** Exercise objective **
Only one stretch of the records below should be repeated. It starts with the line containing "Sektion Urschweiz" and goes on through the line containing "6434 Illgau", exactly as written.

** Data extract **
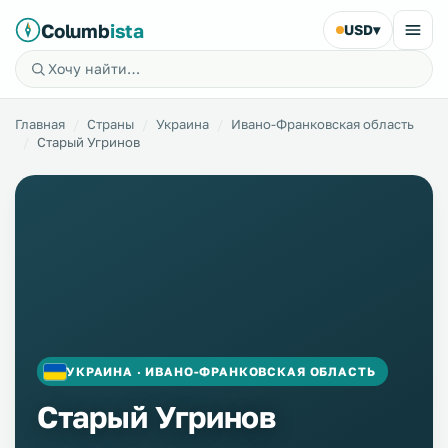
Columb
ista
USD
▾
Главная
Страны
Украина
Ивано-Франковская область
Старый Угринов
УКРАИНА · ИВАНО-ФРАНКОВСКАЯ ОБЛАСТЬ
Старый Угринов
--
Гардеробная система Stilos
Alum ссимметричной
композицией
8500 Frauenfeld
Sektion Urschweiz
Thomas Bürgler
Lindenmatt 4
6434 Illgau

** Response area **
Sektion Urschweiz
Thomas Bürgler
Lindenmatt 4
6434 Illgau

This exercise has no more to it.